Rapidamente, Karla digitou o ramal do seu patrão.
 
- Pois não, Karla – disse Rafael ao atender a ligação.
 
- O Dr. Fernandes está na linha querendo falar com o senhor.
 
- Tudo bem, pode passar.
 
- Vou transferir imediatamente.
 
- Bom dia, Rafael, tudo bem?
 
- Tudo bem, Fernandes; em que posso ser útil, meu amigo?
 
- Estou precisando que você me faça um grande favor, coisa particular e sigilosa...  e pagarei o que for preciso.
 
- Amigo, nem precisa dizer-me nada, pois você já me fez tantos favores que, seja lá qual for o seu pedido, eu farei com prazer.
 
- Que bom ouvir isto! Veja bem, trata-se de uma cliente que foi casada com um calhorda cujo histórico mostra-nos que gostava mesmo de maltratar suas mulheres. O problema todo é que ele morreu em um acidente doméstico e, a princípio, as provas apontam sua viúva como o assassino mais provável. Eu discordo totalmente deste parecer; mas o fato mais grave é que eu soube através de meu contato no Fórum que já estão articulando um pedido de prisão preventiva para ela, provavelmente será expedido amanhã mesmo.
 
- Fernandes, sinceramente, eu ainda não entendi o que você quer fazer.
 
- Você me conhece, Rafael, sabe que não gosto de burlar a justiça, mas meu instinto, neste caso, diz que a minha cliente é inocente. O que queria pedir é que você a esconda por algum tempo, mas somente até que eu consiga entrar com um recurso e ela possa responder ao processo em liberdade. Só confio em você para tal tarefa, meu amigo!
 
- Sim, entendi. Vamos elaborar um plano de ação, pois terá que ser algo muito bem feito para que nada possa ligar você ao desaparecimento dela.

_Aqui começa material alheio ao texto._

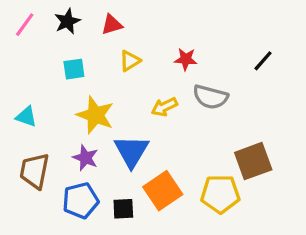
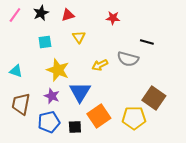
red star: (186, 59) -> (113, 18), moved
yellow triangle: (130, 61) -> (79, 37), turned -32
black line: (263, 61) -> (147, 42), moved, turned 64
brown square: (253, 161) -> (154, 98), turned -35

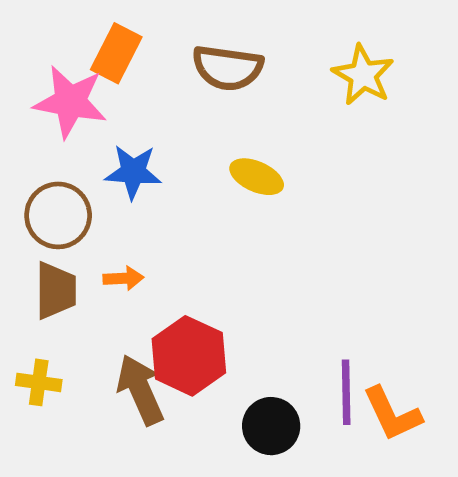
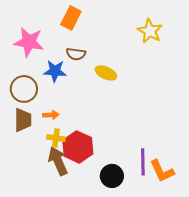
orange rectangle: (116, 53) -> (71, 18), moved
brown semicircle: (228, 68) -> (76, 54), moved, size x0.7
yellow cross: (39, 382) -> (56, 138), moved

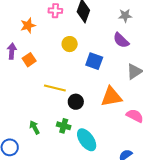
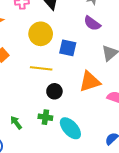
yellow circle: (70, 44) -> (41, 34), size x1.5
yellow line: (55, 88) -> (41, 68), moved

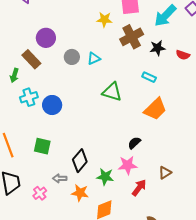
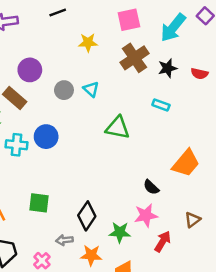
yellow star: (104, 20) -> (88, 42), moved
cyan triangle: (94, 59) -> (91, 89), turned -48
cyan cross: (29, 97) -> (16, 145), turned 30
blue circle: (52, 105) -> (46, 137), moved
orange trapezoid: (155, 109) -> (186, 163), moved
black semicircle: (134, 143) -> (151, 187), turned -88

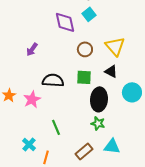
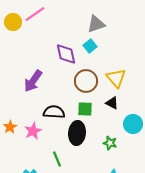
purple arrow: (32, 49) -> (33, 81), size x1.6
brown circle: (85, 49) -> (86, 81), size x1.5
black ellipse: (99, 99) -> (77, 133), moved
green star: (98, 123) -> (110, 143), moved

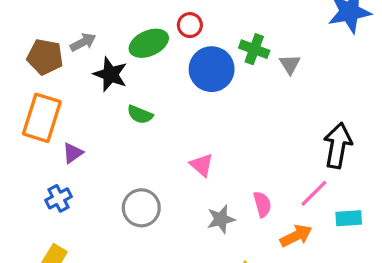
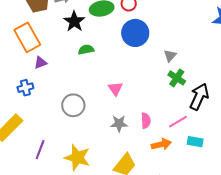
green cross: (254, 49) -> (177, 78), moved
gray triangle: (290, 64) -> (170, 56), moved
green semicircle: (140, 114) -> (86, 50), turned 133
orange rectangle: (42, 118) -> (27, 37), turned -60

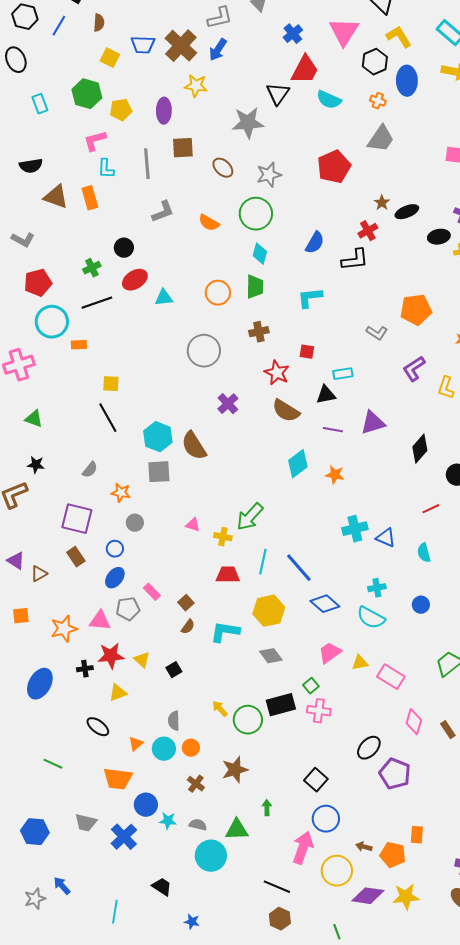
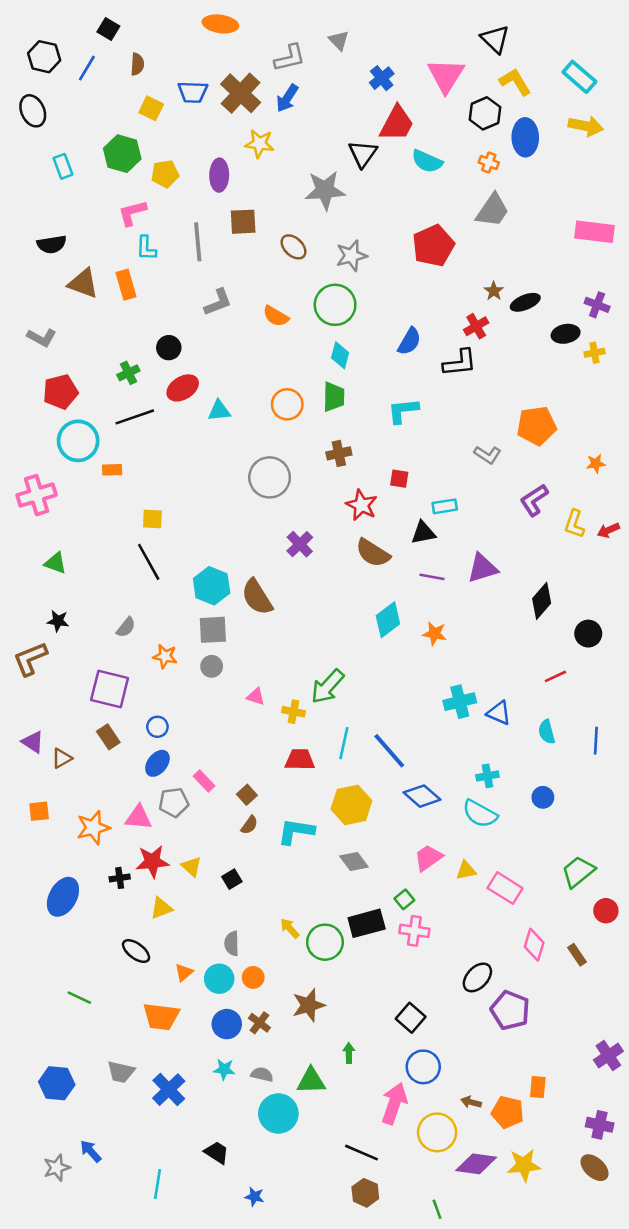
gray circle: (135, 523) -> (212, 666), moved
blue circle: (146, 805) -> (227, 1024), moved

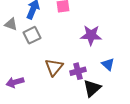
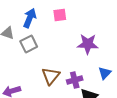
blue triangle: (108, 64) -> (105, 73), turned 32

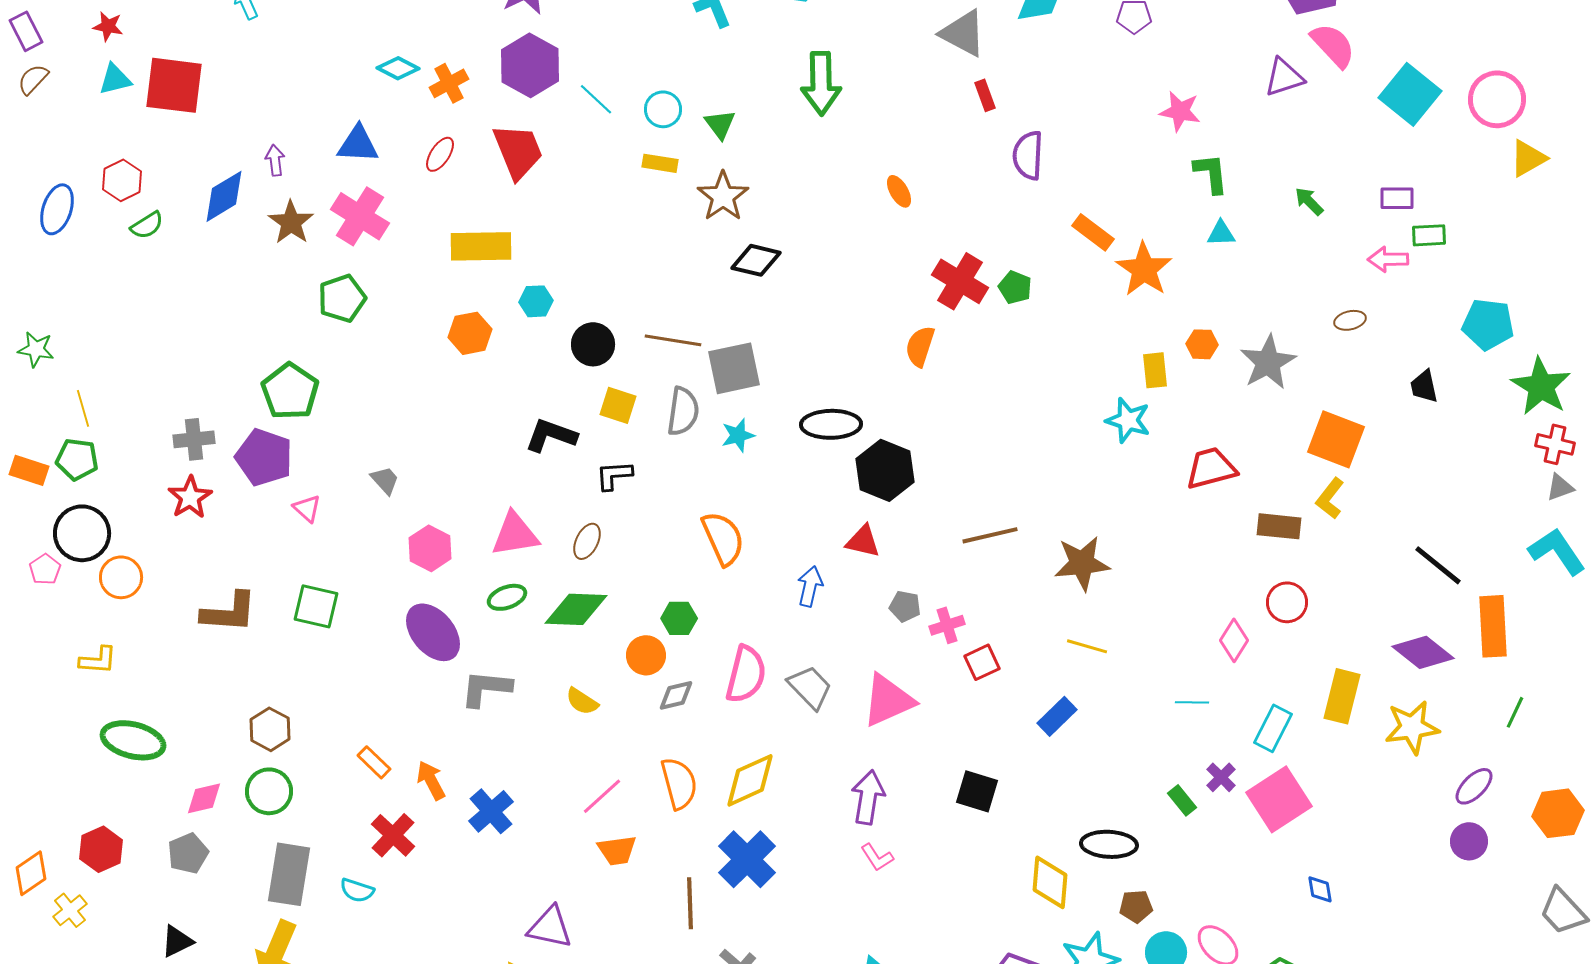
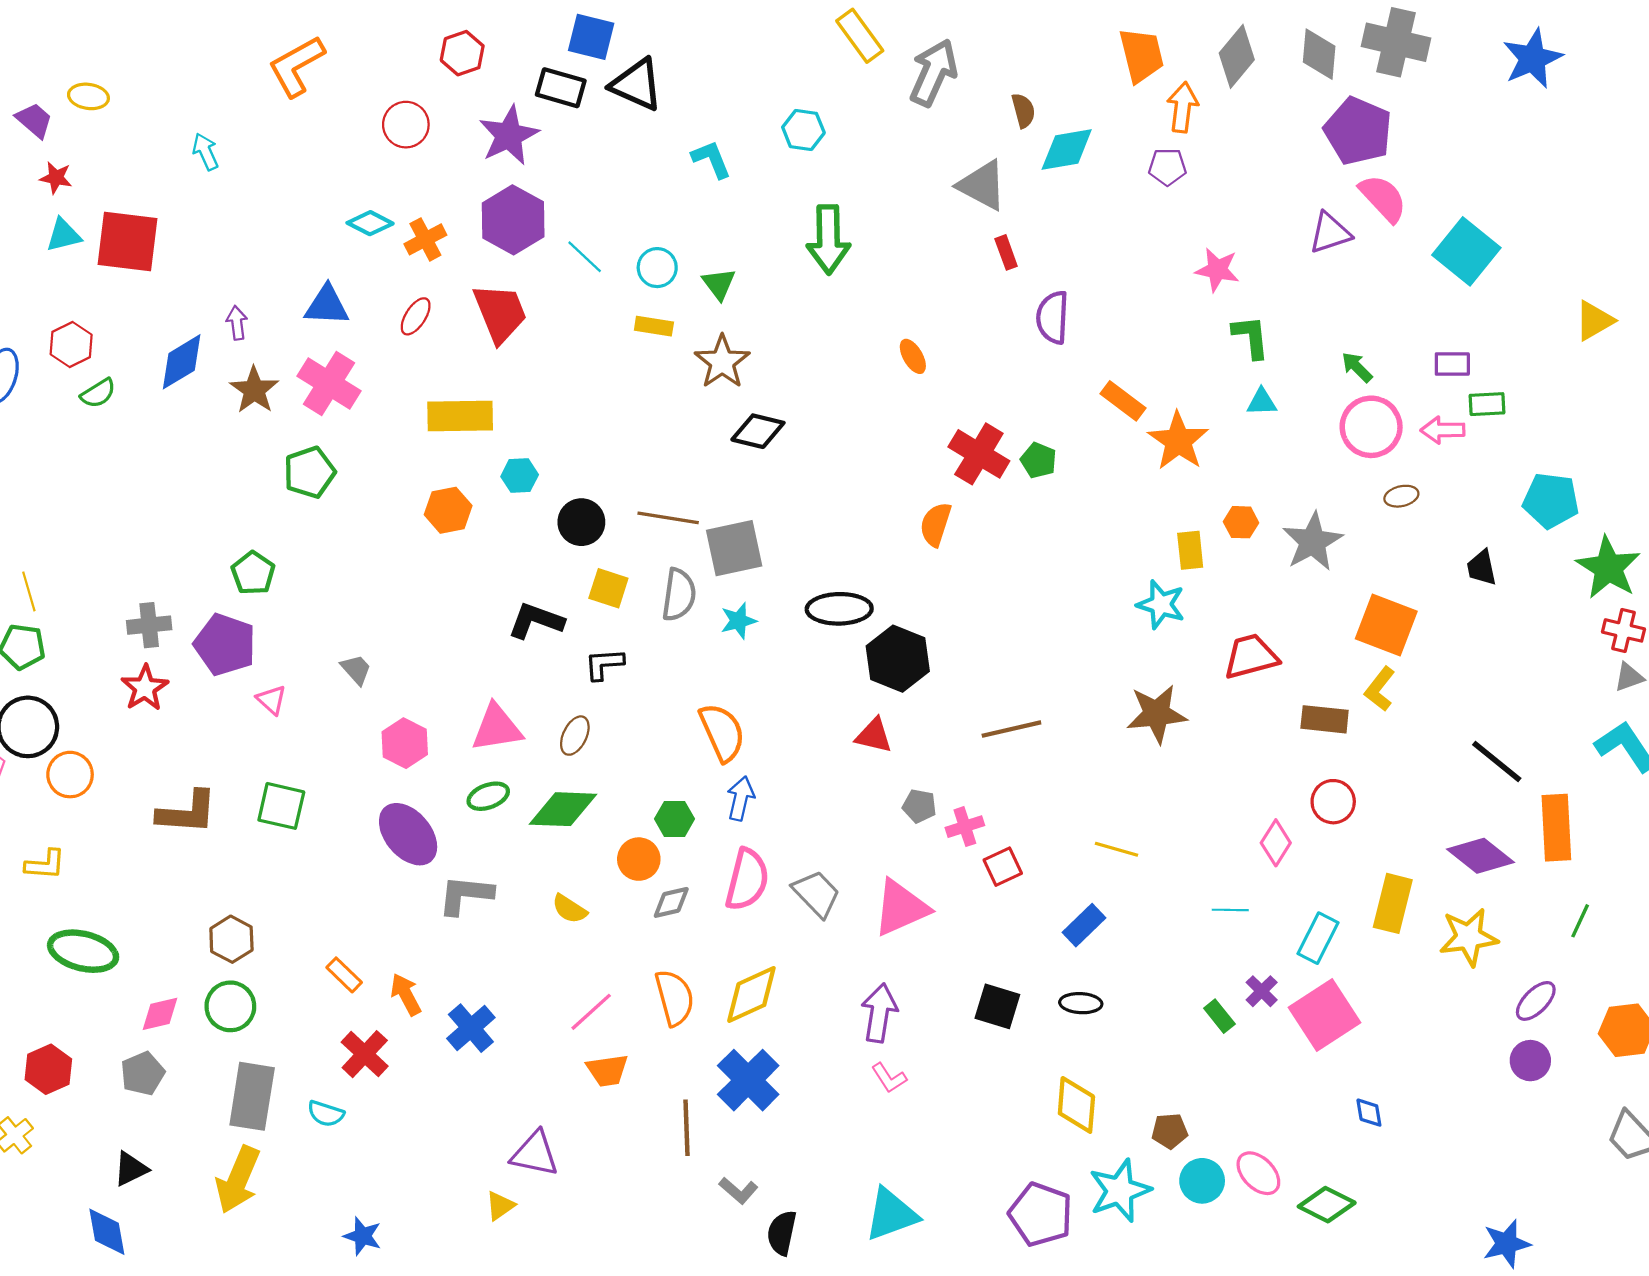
pink circle: (1497, 99) -> (1371, 427), moved
green pentagon: (290, 391) -> (253, 573), size x0.7
brown star: (1082, 563) -> (1157, 714), moved
blue arrow: (810, 586) -> (741, 798), moved
black ellipse: (1109, 844) -> (1081, 1003), moved, size x0.7

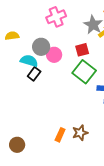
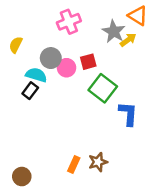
yellow semicircle: (12, 36) -> (16, 45), turned -56
red square: (82, 50) -> (88, 62), moved
black rectangle: (34, 74) -> (30, 91), moved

Deixe-me ver... hummm.... eu vou fazer a escolta do famoso publicitário David Nakao. Ele segue hoje para o Rio de Janeiro onde é esperado para dar uma palestra num Congresso de grandes empresários do ramo e só voltará amanhã. Façamos da seguinte forma...
 
E Rafael passou a explicar detalhadamente como fariam Rosângela desaparecer sem deixar pistas nem rastros.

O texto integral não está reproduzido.